Washington map showing locality

23 VI 1990: On June 23, I felt moderately rested from the California marathon, and Larry McTigue felt a sudden "beach craving," so we visited three beaches in the area south of Bellingham. These included Larrabee State Park and Clayton Bay on Chuckanut Drive, and a very little-known public access beach at the west end of Samish Island (which is connected to the mainland north of Padilla Bay). At the latter site I found my second specimen of the "seaside earwig" Anisolabis maritima. There were a few interesting spiders on the weirdly-sculptured sea cliffs north of Clayton Bay, and we also visited two sites especially for spider collecting: some roadside fields on Bay View Ridge and a salt marsh in the tidal section of the Samish River.

Washington map showing locality

8 VII 1990: Things have been quieter since May, but I have managed to get out a few times. Most recently, I accompanied the Native Plant Society to Quartz Mountain and vicinity, south of Cle Elum. This was actually supposed to be a joint trip with the Scarabs which yr editor quite forgot to announce (mea culpa, mea culpa...culpa culpa, mea mea). Even without notice, Scarabs Kirk, Lucian, Adams, and Albright (besides me) showed up. Even though the itinerary was the "hippity-hop" type of a typical butterfly trip, 6 sites in as many hours, some interesting spiders were still taken, including one new one from the 6290-foot summit of Quartz Mountain. By the way, does anyone know the significance of the fenced enclosure there, with some arcane metal structure in the middle and radioactive-warning signs around?
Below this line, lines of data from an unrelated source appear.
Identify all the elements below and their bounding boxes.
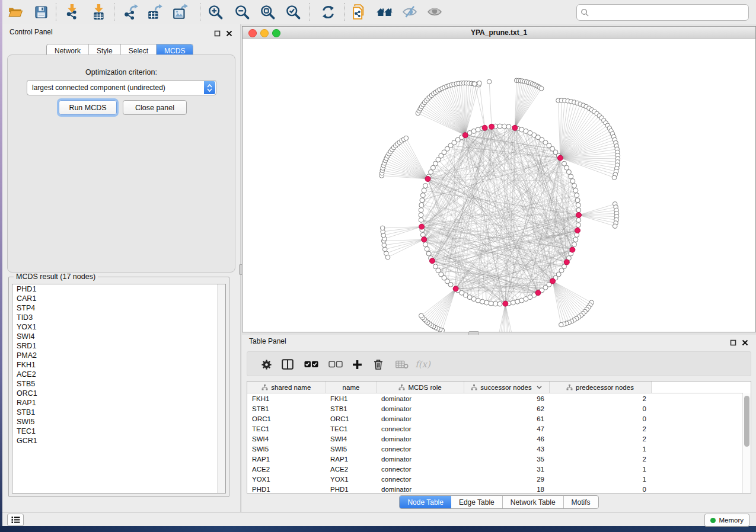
table-cell[interactable]: 1 [549,474,651,484]
share-document-button[interactable] [350,2,371,22]
add-column-button[interactable] [347,355,366,374]
table-cell[interactable]: connector [377,444,464,454]
table-cell[interactable]: connector [377,464,464,474]
table-cell[interactable]: SWI4 [247,434,326,444]
table-cell[interactable]: 47 [464,424,549,434]
table-scrollbar-thumb[interactable] [744,396,749,447]
zoom-out-button[interactable] [232,2,252,22]
table-row[interactable]: RAP1RAP1dominator352 [247,454,743,464]
table-cell[interactable]: dominator [377,414,464,424]
col-header-successor-nodes[interactable]: successor nodes [464,382,549,393]
mcds-result-item[interactable]: GCR1 [12,436,225,446]
table-cell[interactable]: TEC1 [326,424,377,434]
export-table-button[interactable] [145,2,165,22]
table-row[interactable]: SWI4SWI4dominator462 [247,434,743,444]
table-cell[interactable]: 29 [464,474,549,484]
table-cell[interactable]: FKH1 [326,393,377,404]
table-cell[interactable]: 18 [464,484,549,493]
table-cell[interactable]: dominator [377,454,464,464]
mcds-result-item[interactable]: PHD1 [12,284,225,294]
refresh-view-button[interactable] [318,2,338,22]
network-search-button[interactable] [375,2,395,22]
tab-network-table[interactable]: Network Table [503,496,564,508]
table-cell[interactable]: ORC1 [247,414,326,424]
table-cell[interactable]: ACE2 [247,464,326,474]
mcds-result-item[interactable]: YOX1 [12,322,225,332]
table-row[interactable]: STB1STB1dominator620 [247,403,743,414]
table-cell[interactable]: PHD1 [326,484,377,493]
close-panel-icon[interactable] [742,338,749,345]
table-cell[interactable]: dominator [377,484,464,493]
task-history-button[interactable] [7,514,24,526]
table-cell[interactable]: YOX1 [247,474,326,484]
mcds-result-item[interactable]: TID3 [12,313,225,322]
list-scrollbar[interactable] [217,284,225,493]
mcds-result-item[interactable]: ACE2 [12,370,225,379]
select-all-rows-button[interactable] [302,355,321,374]
hide-details-button[interactable] [400,2,420,22]
deselect-all-rows-button[interactable] [326,355,345,374]
col-header-predecessor-nodes[interactable]: predecessor nodes [549,382,651,393]
table-cell[interactable]: 0 [549,484,651,493]
table-row[interactable]: PHD1PHD1dominator180 [247,484,743,493]
table-cell[interactable]: 46 [464,434,549,444]
delete-column-button[interactable] [369,355,388,374]
table-cell[interactable]: 2 [549,454,651,464]
table-cell[interactable]: 43 [464,444,549,454]
mcds-result-item[interactable]: FKH1 [12,360,225,370]
table-cell[interactable]: YOX1 [326,474,377,484]
table-row[interactable]: TEC1TEC1connector472 [247,424,743,434]
table-row[interactable]: SWI5SWI5connector431 [247,444,743,454]
save-session-button[interactable] [31,2,51,22]
mcds-result-item[interactable]: STB1 [12,408,225,417]
show-columns-button[interactable] [278,355,297,374]
mcds-result-item[interactable]: RAP1 [12,398,225,408]
table-cell[interactable]: 0 [549,414,651,424]
zoom-in-button[interactable] [205,2,225,22]
optimization-criterion-select[interactable]: largest connected component (undirected) [27,80,216,95]
table-cell[interactable]: 1 [549,444,651,454]
table-cell[interactable]: 2 [549,434,651,444]
table-cell[interactable]: 61 [464,414,549,424]
table-cell[interactable]: ACE2 [326,464,377,474]
mcds-result-item[interactable]: TEC1 [12,427,225,436]
table-cell[interactable]: connector [377,424,464,434]
table-row[interactable]: ACE2ACE2connector311 [247,464,743,474]
table-cell[interactable]: dominator [377,403,464,414]
table-scrollbar[interactable] [742,393,751,493]
table-row[interactable]: ORC1ORC1dominator610 [247,414,743,424]
table-row[interactable]: YOX1YOX1connector291 [247,474,743,484]
table-cell[interactable]: 31 [464,464,549,474]
tab-edge-table[interactable]: Edge Table [451,496,503,508]
export-image-button[interactable] [170,2,190,22]
table-cell[interactable]: 2 [549,424,651,434]
network-canvas[interactable] [243,39,756,333]
search-input[interactable] [589,6,748,19]
close-panel-icon[interactable] [226,28,233,36]
table-cell[interactable]: 1 [549,464,651,474]
mcds-result-item[interactable]: SWI4 [12,332,225,341]
table-cell[interactable]: FKH1 [247,393,326,404]
mcds-result-item[interactable]: SWI5 [12,417,225,427]
table-cell[interactable]: STB1 [326,403,377,414]
table-cell[interactable]: 2 [549,393,651,404]
close-panel-button[interactable]: Close panel [123,100,187,115]
zoom-selected-button[interactable] [283,2,303,22]
table-cell[interactable]: ORC1 [326,414,377,424]
table-cell[interactable]: STB1 [247,403,326,414]
tab-motifs[interactable]: Motifs [564,496,598,508]
table-settings-button[interactable] [257,355,276,374]
import-table-button[interactable] [89,2,109,22]
table-cell[interactable]: 62 [464,403,549,414]
network-frame-titlebar[interactable]: YPA_prune.txt_1 [243,27,755,39]
table-cell[interactable]: RAP1 [247,454,326,464]
table-cell[interactable]: SWI4 [326,434,377,444]
table-cell[interactable]: SWI5 [326,444,377,454]
float-panel-icon[interactable] [730,338,737,345]
mcds-result-item[interactable]: SRD1 [12,341,225,351]
table-cell[interactable]: dominator [377,434,464,444]
table-cell[interactable]: TEC1 [247,424,326,434]
table-row[interactable]: FKH1FKH1dominator962 [247,393,743,404]
open-file-button[interactable] [5,2,25,22]
zoom-fit-button[interactable] [257,2,277,22]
Washington map showing locality

10 VIII 1990: Backyard entomology with a vengeance: yr editor recently was walking down the alley behind his home, when lo and behold, something very strange came crawling across. It proved to be a composite: a spider wasp (Pompilidae) dragging a paralyzed spider (Callobius sp.) much larger than it was. Both were collected (the wasp only with some trouble, since I had no net, but it kept returning to look for the spider I had stolen from it)! This is the first time I have succeeded in collecting both a spider wasp and its prey together. The spider was immature and couldn't be identified to species, so I decided to keep it and find out if it would ever recover from the paralysis of the wasp's sting. Within a month (by which time, in nature, the wasp's larva would have eaten it), the spider started to twitch, and gradually became semi-mobile, but never reached full normal mobility. It did manage to molt to maturity on Sept. 27, and turned out to be the common Callobius pictus.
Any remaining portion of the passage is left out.